The classic drivers of the stockmarket are Fear and Greed. Right now, we are in Fear mode. To be fair, last week it was FOMO – Fear Of Missing Out – as the market bounce continued.
But this was a short term reaction, not a turning point.
The sell off in March was vicious. Once investors woke up to the dangers of the pandemic, pandemonium broke loose. The hedge funds piled into to short positions as everyone else piled out. And so the market overshot and went far too low. The small rebound sine then can be characterised in three ways.
- Bargain hunters thinking shares look cheap – on account of them being cheaper than they were. This doesn’t necessarily make them a bargain though.
- Hedge funds taking profit by closing out their short positions
- The classic dead-cat bounce, very often seen after a large fall. Incidentally, does anyone know if a dead-cat really does bounce if dropped from a great height? We vote that the classic TV programme Mythbusters should be reprised just to test this theory.
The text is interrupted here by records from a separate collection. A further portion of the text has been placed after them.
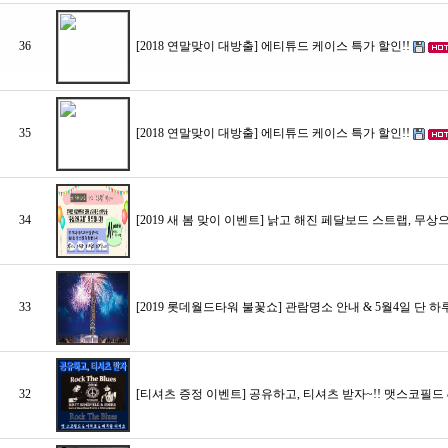
36
[2018 연말맞이 대방출] 에티튜드 케이스 특가 할인!!
35
[2018 연말맞이 대방출] 에티튜드 케이스 특가 할인!!
34
[2019 새 봄 맞이 이벤트] 낡고 해진 페달보드 스트랩, 무상
33
[2019 롯데월드타워 불꽃쇼] 관람명소 안내 & 5월4일 단 하
32
[티셔츠 증정 이벤트] 공유하고, 티셔츠 받자~!! 맷스코필드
Dear reader, please note that none of these reasons refer to the Efficient Market Hypothesis, which we have previously claimed to be bunk. Click here to read why.
We do not believe this is the bottom of the market, nor anywhere near. It seems clear that with unemployment quickly rising to 10% and many firms only carrying on as staggering survivors, it is wishful thinking topped by political sleight-of-hand to think that the economy will just restart where it left off. Thanks for giving us so much of our children’s money, Mr Sunak. Bridging the gap makes sense, but what will we find on the other side? Will this economic viaduct be like the Humber Bridge, leaving Lincolnshire full of optimism, but then finding the other end is in Hull?
The harsh reality is that we are heading for a recession. The economy will take years to return to those heady levels of 2019. All the subsidies in the chancellor’s imagination cannot create a thirst to invest and grow. Nor can it revive dead firms.
If you must play in the market, think of using 1 or 2% of your portfolio as speculative fun. Otherwise, hunker down. This will be a long haul.